Flexibiliser le travail, la recette du Voka contre le Covid-19

©belgaimage-143807781
©belgaimage-143807781
Teaser

L’organisation patronale flamande plaide pour l’assouplissement du travail de nuit, l’augmentation du nombre d’heures supplémentaires sans sursalaire ou le report des vacances d’été. L’Union Wallonne des Entreprises s’est montrée plutôt favorable. Sans surprise, ces propositions passent nettement moins bien côté syndical.

« Tout doit maintenant pouvoir être discuté » a expliqué lundi Wouter De Geest à HLN. Pour balayer les nuages qui s’amoncellent dans le ciel économique belge, le patron du Voka appelle à davantage flexibiliser le travail. Au menu des points devant être « discutés » : le travail de nuit, l’augmentation du nombre d’heures supplémentaires volontaires, le report des vacances d’été à 2021 ou le report des cotisations patronales.

L’organisation patronale flamande plaide pour que le travail dit «de nuit » commence à minuit au lieu de 20h, comme aux Pays-Bas. Le Voka demande également de porter à 220 le nombre maximum d’heures supplémentaires volontaires par travailleur, quel que soit les secteurs. En tant normal, la limite était portée à 120 heures supplémentaires volontaires par an et par personne, sans sursalaire. Suite au Covid-19, le gouvernement fédéral a autorisé les travailleurs des secteurs dits critiques à prester 220 heures en plus sur base volontaire. Une mesure que le Voka souhaite donc étendre à l’ensemble des secteurs d’activités.
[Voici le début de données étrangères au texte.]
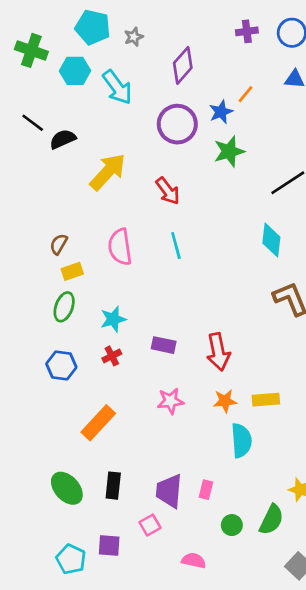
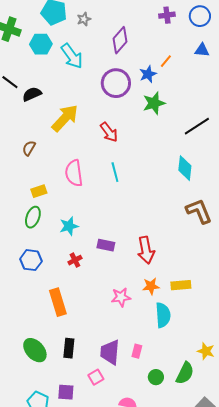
brown semicircle: (59, 244) -> (29, 148), moved
red cross: (112, 356) -> (75, 260), moved
pink star: (170, 401) -> (121, 297), moved
orange rectangle: (98, 423) -> (58, 302), turned -60

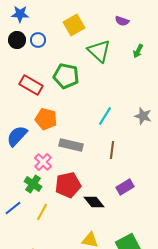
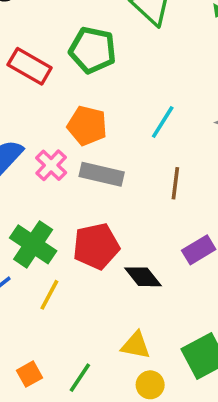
orange pentagon: (46, 119) -> (87, 126), moved
pink cross: (43, 162) -> (51, 165), moved
green cross: (33, 184) -> (33, 244), size x1.4

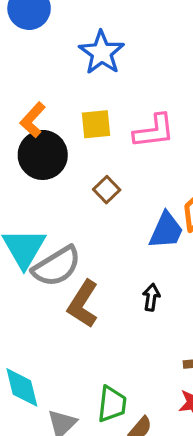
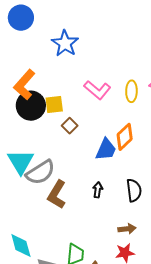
orange L-shape: (33, 120) -> (24, 85), size x1.4
yellow square: (96, 124) -> (54, 105), moved
pink L-shape: (154, 131) -> (97, 90), turned 48

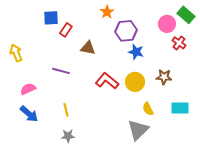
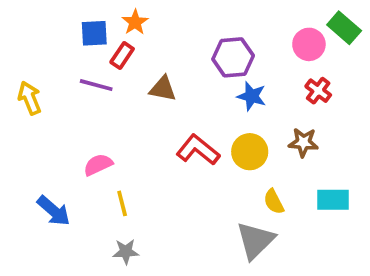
orange star: (107, 12) -> (135, 22), moved
red cross: (179, 43) -> (318, 91), moved
purple line: (61, 71) -> (96, 85), moved
pink semicircle: (28, 89) -> (98, 165), moved

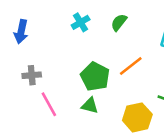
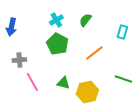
green pentagon: (95, 77) -> (57, 44), moved
yellow hexagon: (137, 117) -> (87, 92), moved

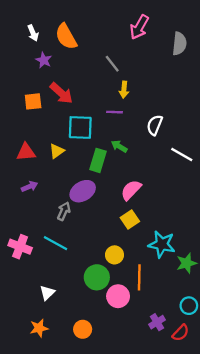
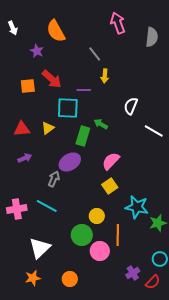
pink arrow: (139, 27) -> (118, 23), turned 130
white arrow: (33, 33) -> (13, 28), moved
purple line: (114, 112) -> (84, 90), moved
pink cross: (20, 247) -> (17, 209), turned -30
white triangle: (47, 293) -> (40, 248), size x1.6

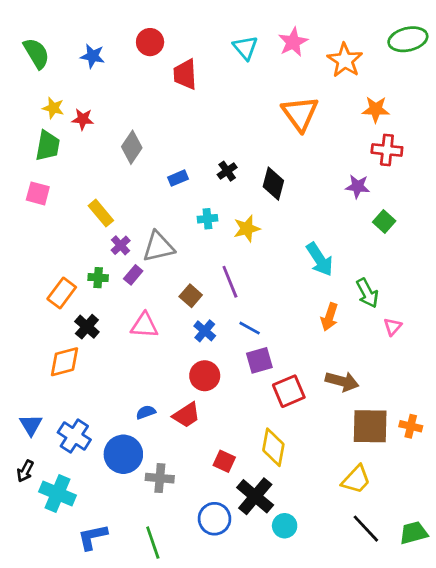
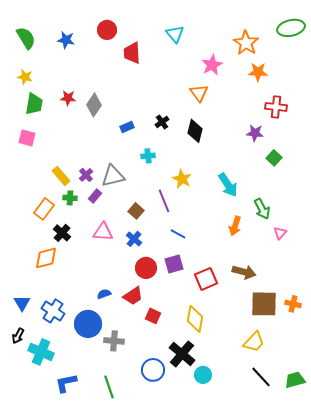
pink star: (293, 42) -> (212, 65), moved
yellow star: (53, 108) -> (25, 77), moved
orange star: (376, 109) -> (258, 72), moved
orange triangle: (300, 114) -> (199, 93), moved, size x0.7
red star: (83, 119) -> (68, 98), moved
yellow rectangle: (101, 213) -> (61, 176), moved
yellow star: (247, 229) -> (182, 179), moved, turned -30
blue cross: (205, 331) -> (134, 239), moved
purple square: (259, 360) -> (174, 264), moved
red square: (224, 461) -> (153, 316), moved

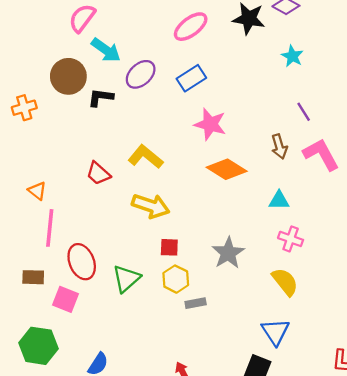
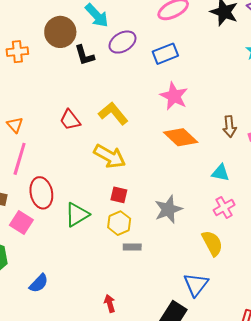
black L-shape: (101, 97) -> (84, 55), turned -125
pink cross: (291, 239) -> (224, 207), turned 30

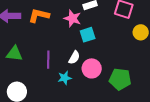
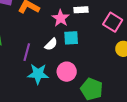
white semicircle: (74, 58) -> (51, 44), moved
cyan star: (65, 78) -> (38, 74), size x1.5

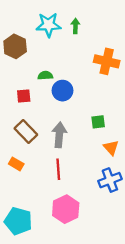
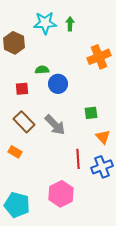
orange cross: (107, 61) -> (99, 57), turned -35
gray arrow: (59, 135) -> (55, 125), turned 130
red line: (58, 169) -> (78, 159), moved

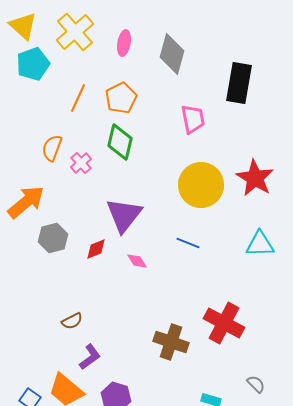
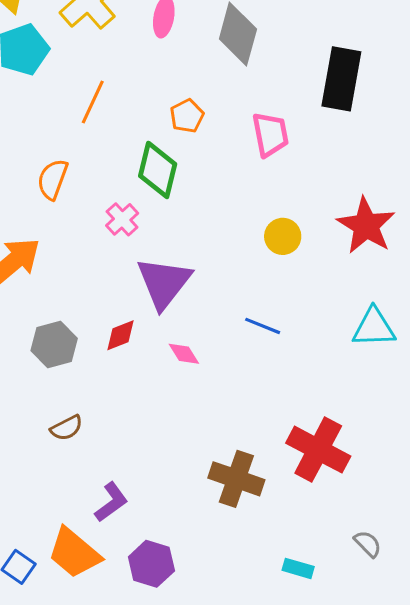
orange pentagon: (121, 98) -> (187, 116), moved, size x0.7
pink cross: (81, 163) -> (122, 219), moved
yellow circle: (201, 185) -> (283, 236), size x0.5
gray hexagon: (53, 238) -> (54, 344), moved
brown semicircle: (72, 321) -> (66, 428), moved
Autre proposition, qui risque de crisper plus d’un : le report des grandes vacances. Alors que l’économie vient de se remettre en branle, il est impensable pour Wouter De Geest de tout arrêter pour prendre un peu de repos. « Si le virus faiblit et que l’économie respire à nouveau, nous n’allons quand même pas massivement prendre congé cet été et à nouveau tout mettre à l’arrêt ? », demande le patron des patrons flamands, qui évoque en outre le report, si pas l’abandon pur et simple des cotisations ONSS et du précompte professionnel pour les entreprises ayant souffert de la crise.

« Pas de raison de sacrifier les congés des travailleurs »

Du côté de l’Union Wallonne des Entreprises (UWE), on accueille plutôt favorablement la sortie du Voka. Olivier de Wasseige valide l’augmentation générale des heures supplémentaires, mais ajoute que « cela doit se discuter dans les entreprises voire au sein des fédérations car la réalité est très variable d’un secteur à l’autre », comme il l’a expliqué à l’Écho. Le patron de l’UWE ne voit pas non plus de problème au report des vacances d’été, à la condition que « les jours de congé déplacés puissent être reportés en 2021 au-delà des dates butoirs classiques en début d’année. Il faut une mesure correcte vis-à-vis du personnel, il ne faut pas qu’il perde ses congés ».

Du côté syndical, ce n’est évidemment pas la même ambiance. FGTB et CGSLB goûtent peu à ce genre de propositions. « Les congés légaux font partie du droit essentiel des travailleurs. La période est suffisamment difficile, il n’y a pas de raison de les sacrifier. C’est à l’entreprise de s’organiser », a réagi le syndicat libéral dans l’Écho.

Difficile concertation sociale en vue

Cet épisode est le dernier en date de ballons d’essais lancés dans la presse par les uns et les autres, pour tester la réaction du champ d’en face, en vue de la concertation (confrontation ?) sociale qui s’annonce. Pour éviter de se prendre de plein fouet le reflux économique post-coronavirus, patrons et syndicats en ont convenu à différentes reprises ces dernières semaines : le moment est décisif. Les décisions qui seront prises pendant les prochaines semaines et les prochains mois pourraient bien impacter la Belgique à long terme.

La réalisation d’un grand plan de relance ne pourra sans doute pas faire l’économie d’un dialogue entre partenaires sociaux. Entre la sortie récente de Pierre-Frédéric Nyst, président de l’Union des Classes Moyennes (UCM) qui proposait dans la Libre d’assouplir temporairement les règles de licenciement durant la crise, la réplique de la FGTB dénonçant les solutions « passéistes et dangereuses » du monde patronal et de la « droite politique », ou l’idée, remise au goût du jour par la CSC, de taxer les millionnaires, le dialogue social pourrait bien s’avérer difficile.